For the nose following the distinctive trail of aromatic smoke from a Marijuana joint will be child’s play, this nose is capable of sniffing out the existence of a chemical on a passing asteroid.
Already being seen by the UK police as a hugely powerful weapon in its battle against drug abuse, the US ‘nose for crime’ system adds an important surveillance weapon to the police arsenal because it can allow them to know what is going on inside a building.
The space-age scientific sensing device made its debut on Mars and can detect the use of an illegal substance in a building several hundred feet away, and has already been sucessfully tested by police in the US prior to to making its way to the UK.
Using sensors miniaturised to meet the stringent weight requirements of the Mars probe, police monitoring a particular location will be able to ‘smell out’ exactly what is going on inside a building from a considerable distance away.
“We were asked by police officers whether we would be able to tell them whether a particular activity was going on within a building, and we told them that we could ,” said Jakob Trombka, Principal Investigator for the US Department of Justice’s Space Age Tele-Forensics Team and a team leader on NASA’s Near Earth Asteroid Rendezvous.

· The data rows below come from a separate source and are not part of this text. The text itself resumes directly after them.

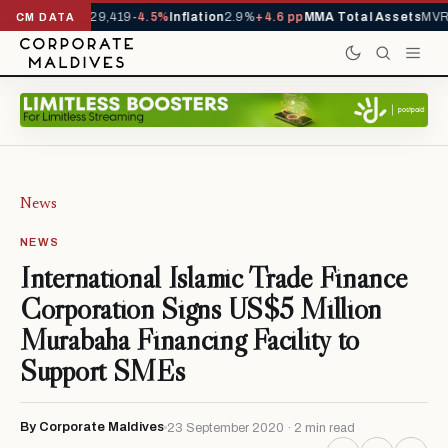
rivals YTD
1,229,419
-4.5%
Inflation
2.9%
+4.6 pp
MMA Total Assets
MVR 
CM DATA
News
NEWS
International Islamic Trade Finance
Corporation Signs US$5 Million
Murabaha Financing Facility to
Support SMEs
By Corporate Maldives
23 September 2020 · 2 min read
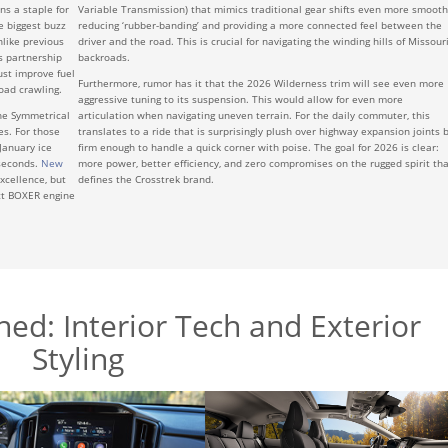
ns a staple for
Variable Transmission) that mimics traditional gear shifts even more smooth
e biggest buzz
reducing ‘rubber-banding’ and providing a more connected feel between the
nlike previous
driver and the road. This is crucial for navigating the winding hills of Missouri
s partnership
backroads.
ust improve fuel
Furthermore, rumor has it that the 2026 Wilderness trim will see even more
oad crawling.
aggressive tuning to its suspension. This would allow for even more
the Symmetrical
articulation when navigating uneven terrain. For the daily commuter, this
es. For those
translates to a ride that is surprisingly plush over highway expansion joints 
 January ice
firm enough to handle a quick corner with poise. The goal for 2026 is clear:
iseconds.
New
more power, better efficiency, and zero compromises on the rugged spirit tha
xcellence, but
defines the Crosstrek brand.
ct BOXER engine
ed: Interior Tech and Exterior
Styling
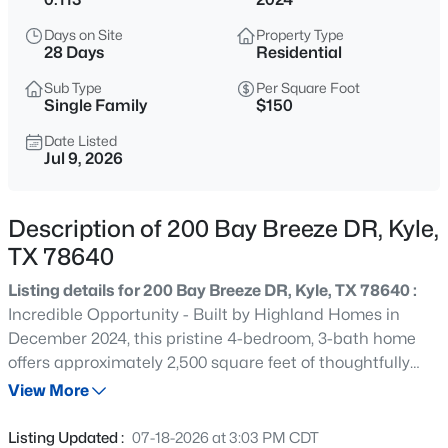
$415,000
Active
Days on Site
Property Type
3
2
2220
0.1743
28 Days
Residential
Beds
Baths
Sqft
Acres
Sub Type
Per Square Foot
396 Gunnison Way, Kyle, TX 78640
Single Family
$150
MLS#: ACT1526387
Date Listed
Jul 9, 2026
Open: Sat 1:00 PM - 3:00 PM
Description of 200 Bay Breeze DR, Kyle,
TX 78640
Listing details for 200 Bay Breeze DR, Kyle, TX 78640 :
Incredible Opportunity - Built by Highland Homes in
December 2024, this pristine 4-bedroom, 3-bath home
offers approximately 2,500 square feet of thoughtfully
$256,000
Active
designed living space. The light-filled entry welcomes you
View More
3
2
1571
0.1536
into an open-concept layout ideal for both everyday
Beds
Baths
Sqft
Acres
living and entertaining. The beautiful modern kitchen
Listing Updated :
07-18-2026 at 3:03 PM CDT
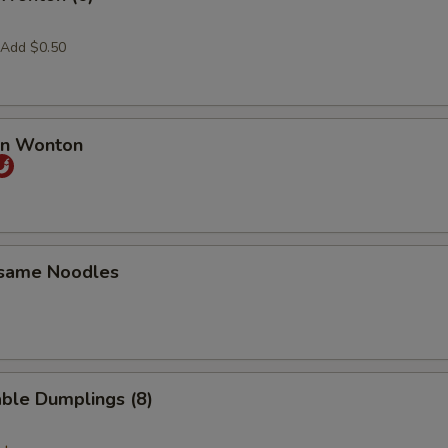
 Add $0.50
an Wonton
esame Noodles
ble Dumplings (8)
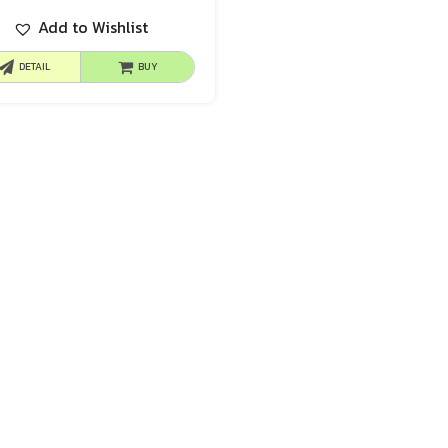
Add to Wishlist
DETAIL
BUY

Using a chemical sensing system developed for the Mars Lander mission by NASA, the computerised noses will be first used as part of a campaign to close-down ‘crack-houses’, the back-street factories, where crack-cocaine is manufactured.
“They wanted to be able to catch people red-handed, while they were manufacturing the stuff as that takes them off the streets for longer than the lesser charges of possession of materials,” said Trombka.
So Trombka and his colleagues at Space Age Tele-Forensics developed a system capable of detecting when a crack factory was in use by monitoring background levels of chemicals in the air.
This super-sniffer works by using a clever combination of computer, optical fibre and technology to tune itself to the manufacturing process involved in the manufacture of the crack-cocaine.
“To actually make crack you have to use chlorine-based hydrocarbons, so when you start the process it instantly starts to diffuse those chemicals into the air and that is detectable several hundred feet away,” said Trombka.
Special coatings on the end of the fibre optic filaments are designed to react with tiny levels of the drug the system is looking for, having identified a particular drug the system then starts to measure the particular levels in the air to determine the location of the drug and whether it is being given out at a party or an illegal laboratory.
By using a combination of sensors set to pick up a cocktail of different drugs, monitoring police officers will even be able to build a chemical picture of what drugs are being used at a party, evidential information that until now has not been available to them.
Once the sniffer has established background levels of a drug, it settles down to wait for any changes in that pattern, any sudden increase showing that the factory being monitored has gone into production.
According to Trombka attempts by the drug industry to fool the sensors by flooding the air with huge amounts of a particular chemical may prove counter-productive as the system is set up only to react to a by-product created during the manufacturing process.
While pumping out excess traces of chlorine-based hydrocarbons will simply alert the police, via the super-sensors, to the presence of drug factories they did not know about.
Attempts to cover up the tell-tale air trail may also prove a giveaway as the use of air-conditioning or air cleaning plants will in itself be an important clue to the location of the illegal factories.